● **Activity**:
Filter the listing down to the lines containing the word "will".

● **Data for this task**:
※

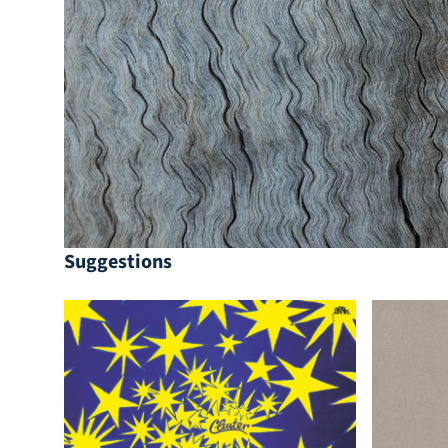
Suggestions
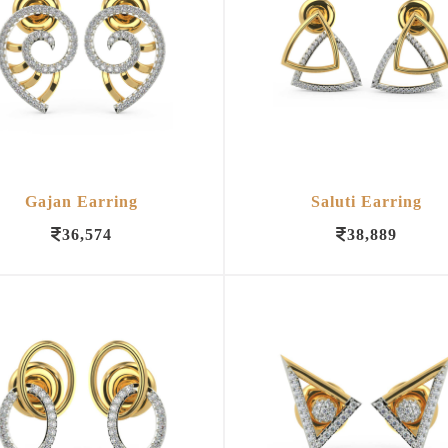
Gajan Earring
Saluti Earring
36,574
38,889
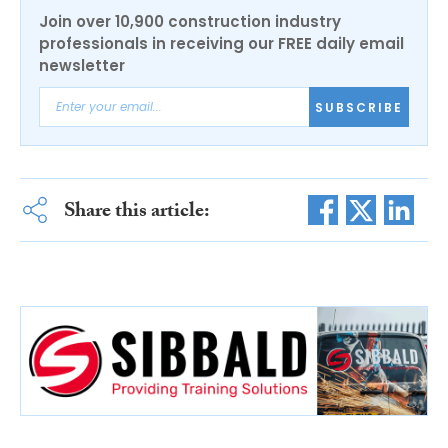
Join over 10,900 construction industry
professionals in receiving our FREE daily email
newsletter
SUBSCRIBE
Share this article:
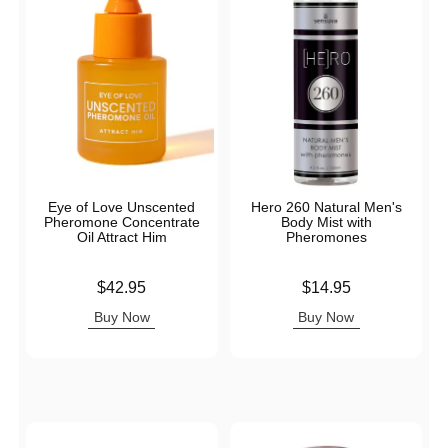
Eye of Love Unscented
Hero 260 Natural Men's
Pheromone Concentrate
Body Mist with
Oil Attract Him
Pheromones
Price is
Price is
$42.95
$14.95
Buy Now
Buy Now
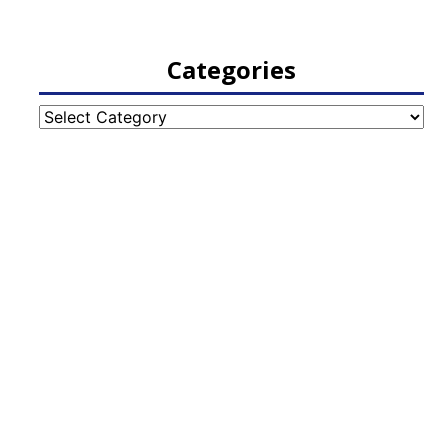
Categories
Categories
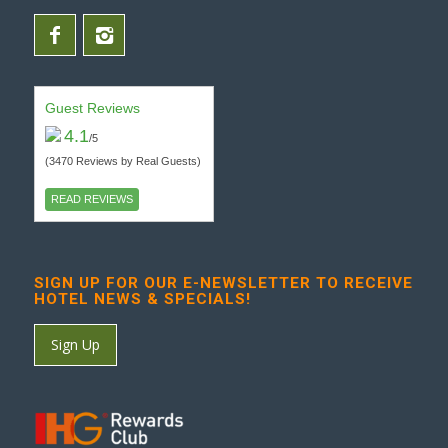
Guest Reviews
4.1
/5
(3470 Reviews by Real Guests)
READ REVIEWS
SIGN UP FOR OUR E-NEWSLETTER TO RECEIVE
HOTEL NEWS & SPECIALS!
Sign Up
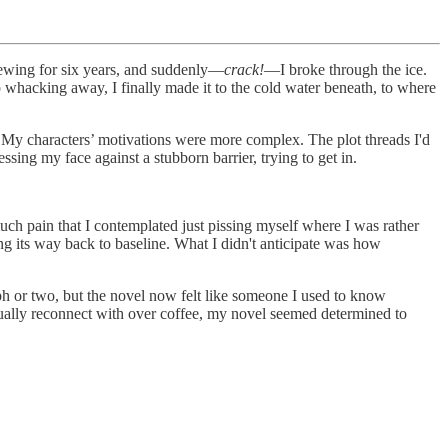
rewing for six years, and suddenly—
crack!
—I broke through the ice.
 whacking away, I finally made it to the cold water beneath, to where
ion. My characters’ motivations were more complex. The plot threads I'd
ing my face against a stubborn barrier, trying to get in.
ch pain that I contemplated just pissing myself where I was rather
ing its way back to baseline. What I didn't anticipate was how
ph or two, but the novel now felt like someone I used to know
sually reconnect with over coffee, my novel seemed determined to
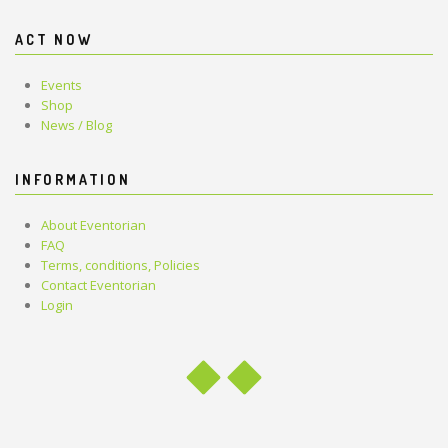
ACT NOW
Events
Shop
News / Blog
INFORMATION
About Eventorian
FAQ
Terms, conditions, Policies
Contact Eventorian
Login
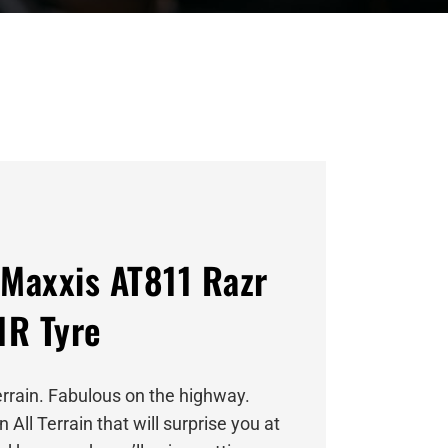
Maxxis AT811 Razr
1R Tyre
errain. Fabulous on the highway.
an All Terrain that will surprise you at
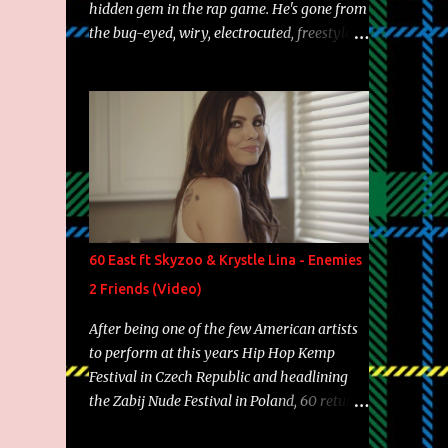
hidden gem in the rap game. He's gone from
the bug-eyed, wiry, electrocuted, freestyle
machine to the more brolic, observant
father to his huskies. Regardless of his
experience and exposure, Riff remains to be
one of the most enigmatic, polarizing
entertainers of our time. So, although a tad
overdue, here are my 15 favorite lines from
Riff Raff, a very tough number to narrow it
down to. Song: "Larry Bird" Album: Rap
Game Bon Jovi Year: 2012 "More fifteens in
60 East ft Skyzoo & Krystle Lina - Enemies
my trunk than Marcelle's quinceanera"
2 Friends (Video)
Song: "Ballin' Outta Control" Album: Single
Year: 2013 "I hope you have a beautiful
After being one of the few American artists
family and your label is successful,
to perform at this years Hip Hop Kemp
financially" Song: "Versace Python" Album:
Festival in Czech Republic and headlining
Neon Icon Year: 2014 "Tears fall from the
the Zabij Nude Festival in Poland, 60 returns
castles around my heart" Song: "Cinnamo...
with yet another visual featuring one of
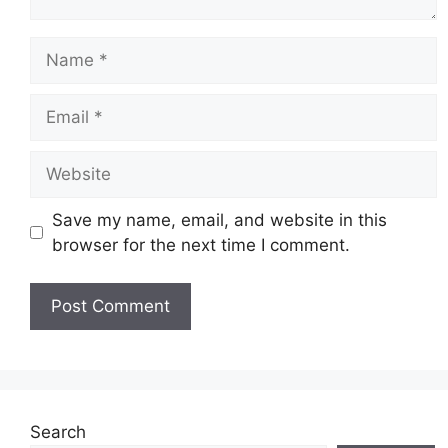
Name
Email
Website
Save my name, email, and website in this
browser for the next time I comment.
Search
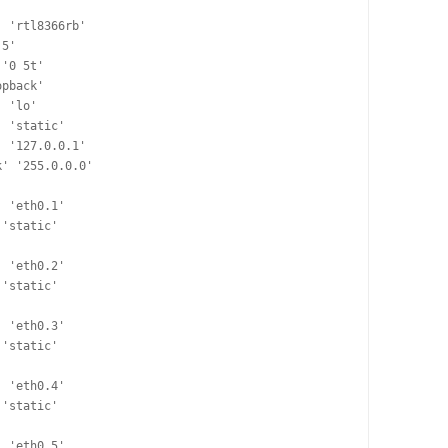
pback'
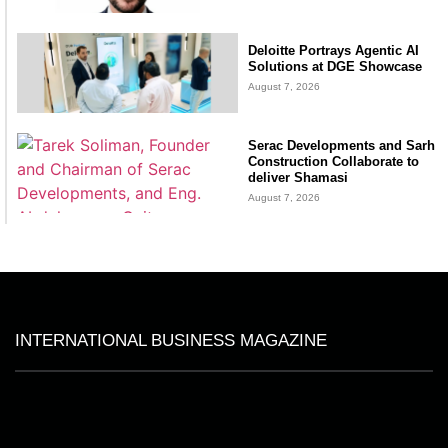
Deloitte Portrays Agentic AI
Solutions at DGE Showcase
August 7, 2026
Serac Developments and Sarh
Construction Collaborate to
deliver Shamasi
August 7, 2026
INTERNATIONAL BUSINESS MAGAZINE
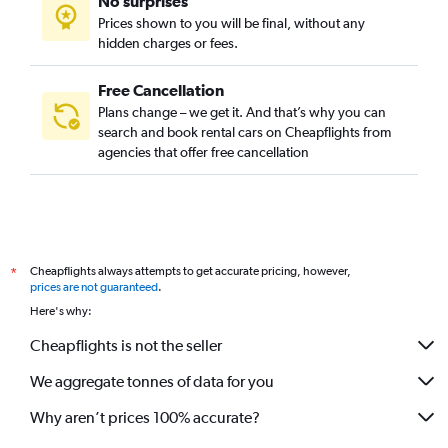
No surprises
Prices shown to you will be final, without any
hidden charges or fees.
Free Cancellation
Plans change – we get it. And that’s why you can
search and book rental cars on Cheapflights from
agencies that offer free cancellation
Cheapflights always attempts to get accurate pricing, however,
*
prices are not guaranteed
.
Here's why:
Cheapflights is not the seller
We aggregate tonnes of data for you
Why aren’t prices 100% accurate?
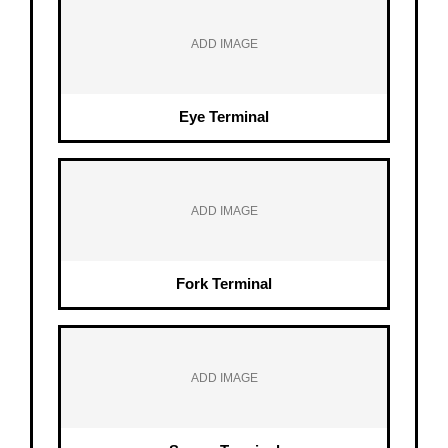
ADD IMAGE
Eye Terminal
ADD IMAGE
Fork Terminal
ADD IMAGE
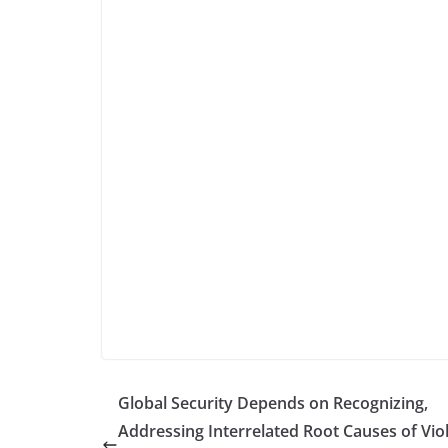
Global Security Depends on Recognizing,
Addressing Interrelated Root Causes of Vio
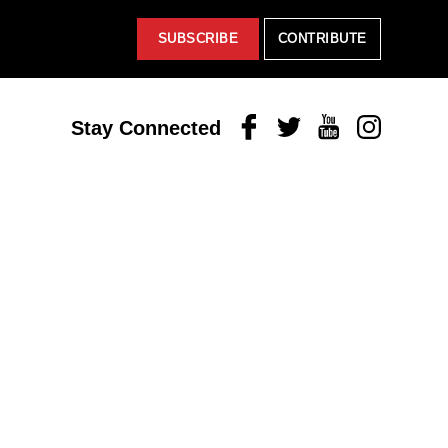
SUBSCRIBE
CONTRIBUTE
Facebook
Twitter
Youtube
Instagram
Stay Connected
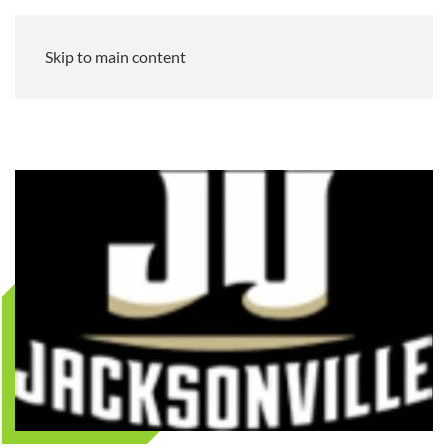
Skip to main content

※

● **Result of this exercise**:
an All Terrain that will surprise you at
Prices shown to you will be final, without any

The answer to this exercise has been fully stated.